Central to the case was determining whether the brokers had undertaken requests from Tom Hayes, convicted last year for market manipulation, to fix the rate on his behalf.
Key to the defence argument was the undertaking of the requests and the influence of brokers on the LIBOR. The case established that the brokers did not have any direct influence over the rate and did not make requests with traders that had influence.
Another significant factor in potentially swaying the decision was the relatively junior status of the defendants. It may have been felt that there were bigger fish to fry and that it would have been cracking a nut with a sledge hammer to provide an example to the banking community.
The defendants were mentioned in interviews with Tom Hayes, during last year’s investigation that concluded with the imprisonment of the trader. It was stated by one commentator in the Financial Times, that “one could imagine if they hadn’t been prosecuted … people would be asking why.” If this is the case, and the Serious Fraud Office (SFO) did prosecute on the basis of this statement (which is unlikely), it sets a worrying precedent for the decision process of when and who to prosecute.
This was the second trial brought forward by the SFO with a possible two or more to come in the coming year.
Last year, the Financial Conduct Authority secured, through the courts, a £7.5 million fine and the first case of permanent injunctions against traders, in the case of the FCA versus Da Vinci. It was the first time the courts engaged section 129 of the Financial Services and Markets Act (FSMA), enabling them to issue a penalty and an injunction under section 381. Section 381 enables the use of injunctions when there is a reasonable likelihood for the defendant to commit, or when they have already committed, market abuse. The nature of the penalty provides an indication for the future as to what the definition of “reasonable likelihood” is under section 381(1). In this case, the court set a low threshold for both what is reasonably likely and for the use of permanent injunctions.
This decision indicates the willingness of the courts to monitor and police the financial markets, placing significant emphasis on their role in protecting the integrity and proper functioning of the markets which are a “matter of substantial importance to individuals as well as to national and international economic interests.”
This reasoning could well be the logic behind what has been seen as a low threshold for likelihood, where no explanatory notes have been provided by the legislature. In addition, the courts have lowered the threshold for applying permeant injunctions. Arguably, because of the lowering of these two elements, the ability to apply injunctions and what is regarded as reasonable likelihood, the FCA is provided with a platform by which they can more easily bring cases for permanent injunction in cases that fall under section 129 FSMA 2000.
The European regulation on market abuse will come into effect on 3 July 2016. Whilst there have been a number of consultations providing guidance on the application of the new regulation, until more are released there is still uncertainty over how the rulebook will look.
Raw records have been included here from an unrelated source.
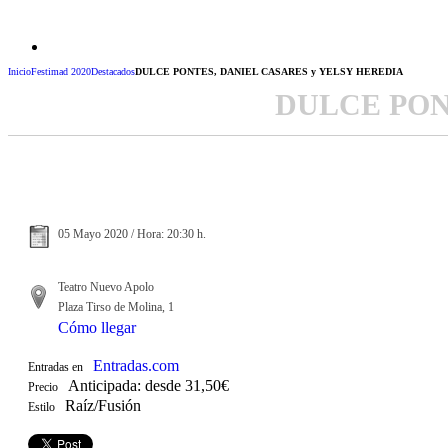
Inicio
Festimad 2020
Destacados
DULCE PONTES, DANIEL CASARES y YELSY HEREDIA
DULCE PON
05 Mayo 2020 / Hora: 20:30 h.
Teatro Nuevo Apolo
Plaza Tirso de Molina, 1
Cómo llegar
Entradas.com
Entradas en
Anticipada: desde 31,50€
Precio
Raíz/Fusión
Estilo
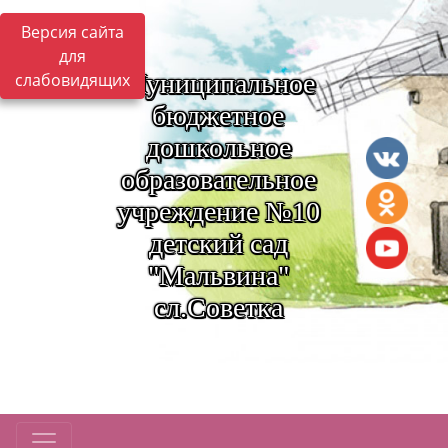
Версия сайта
для
Муниципальное
слабовидящих
бюджетное
дошкольное
образовательное
учреждение №10
детский сад
"Мальвина"
сл.Советка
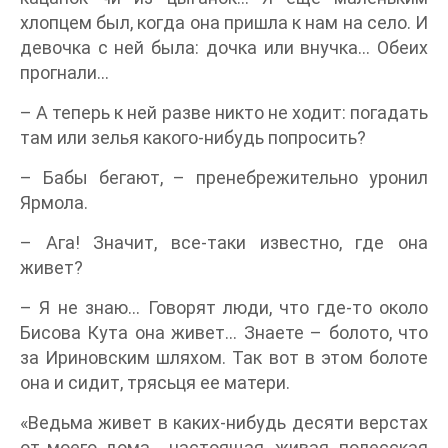
хлопцем был, когда она пришла к нам на село. И
девочка с ней была: дочка или внучка… Обеих
прогнали…
– А теперь к ней разве никто не ходит: погадать
там или зелья какого-нибудь попросить?
– Бабы бегают, – пренебрежительно уронил
Ярмола.
– Ага! Значит, все-таки известно, где она
живет?
– Я не знаю… Говорят люди, что где-то около
Бисова Кута она живет… Знаете – болото, что
за Ириновским шляхом. Так вот в этом болоте
она и сидит, трясьця ее матери.
«Ведьма живет в каких-нибудь десяти верстах
от моего дома… настоящая, живая, полесская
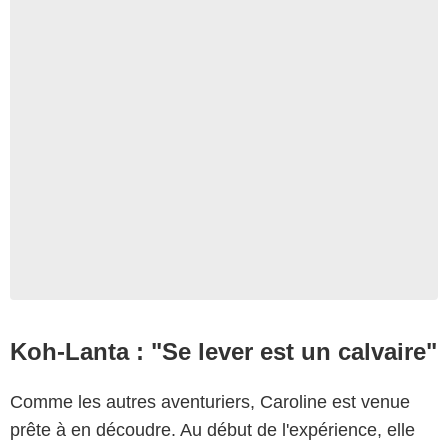
Koh-Lanta : "Se lever est un calvaire"
Comme les autres aventuriers, Caroline est venue
prête à en découdre. Au début de l'expérience, elle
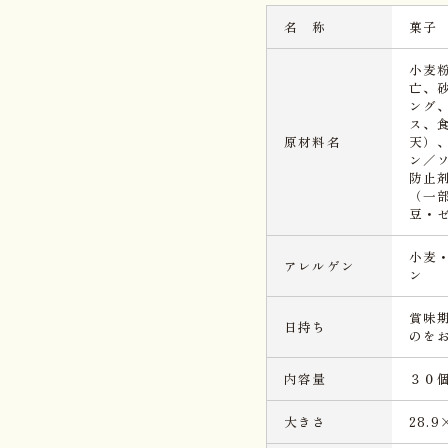
名 称
菓子
小麦
亡、
ング
ス、
原材料名
天）
ン／
防止
（一
豆・
小麦
アレルゲン
ン
賞味
日持ち
のを
内容量
３０
大きさ
28.9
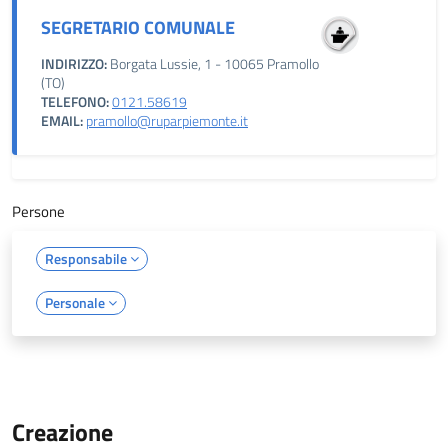
SEGRETARIO COMUNALE
INDIRIZZO:
Borgata Lussie, 1 - 10065 Pramollo
(TO)
TELEFONO:
0121.58619
EMAIL:
pramollo@ruparpiemonte.it
Persone
Responsabile
Personale
Creazione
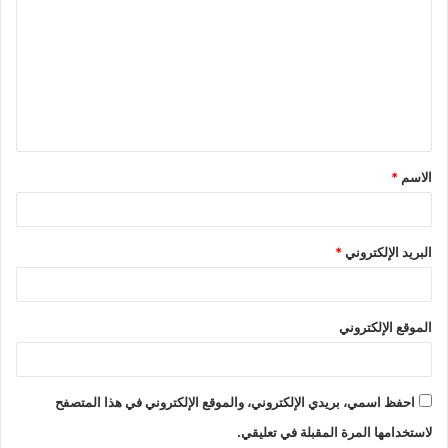
ل
ت
ع
ل
ي
ق
الاسم
*
*
البريد الإلكتروني
*
الموقع الإلكتروني
احفظ اسمي، بريدي الإلكتروني، والموقع الإلكتروني في هذا المتصفح
لاستخدامها المرة المقبلة في تعليقي.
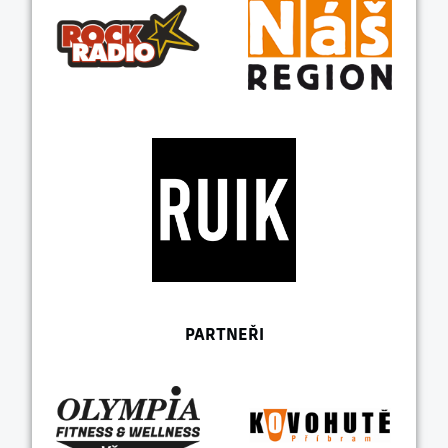
PARTNEŘI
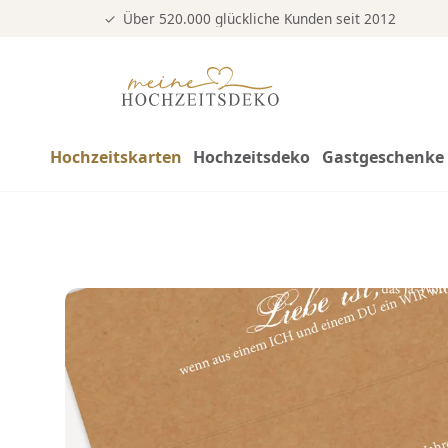
Über 520.000 glückliche Kunden seit 2012
Hochzeitskarten
Hochzeitsdeko
Gastgeschenke 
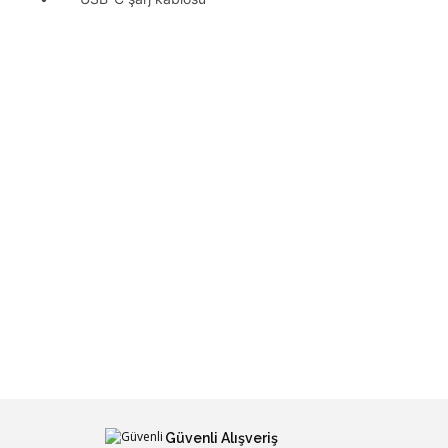
Güvenli Alışveriş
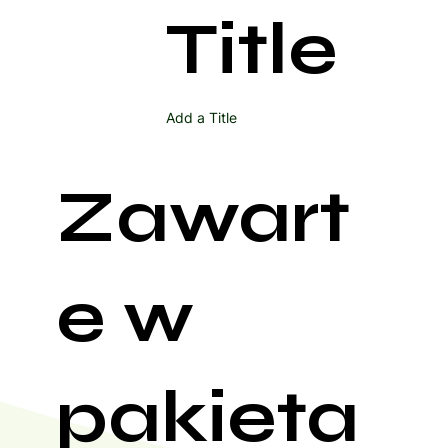
Title
Add a Title
Zawart
e w
pakieta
The Mark Abuse Regulation changes a number of aspects:
- Extends the application of the regime to include issuers of securities traded on OTFs and MTFs
- Requirements will be put in place for ex post notification for the announcement of inside information
- Persons discharging managerial responsibilities (PDMRs) will be expressly prohibited from dealing in an issuer’s security in a closed period and the range of permitted exceptions will be narrower
- Insider lists will require more detail of the persons involved
- Issuers and their advisers will be required to keep detailed records of all market sounding activities.
These changes will increase the levels of records required to be kept and reported to the national regulator as evidence of compliance with the regulation. They will also need new policies and procedures to be put in place regarding monitoring of markets (OTFs and MTFs) and procedures for market sounding and PDMRs.
Higher levels of scrutiny and more fines to come
With the low thresholds set in the courts, and the higher levels of scrutiny being set through the platform of new regulation, there is a good chance of increased scrutiny and potential for more fines in the future. However, there is clearly no guessing how the courts may react. It is a surprise, perhaps, that the courts have adopted this surrogate role of policing through the use of injunctions. But, it was also a surprise that the SFO did not secure prosecutions in the recent LIBOR rigging case.
And, although we have witnessed this increase in scrutiny and new thresholds this time, there is no telling how future prosecutions may play out.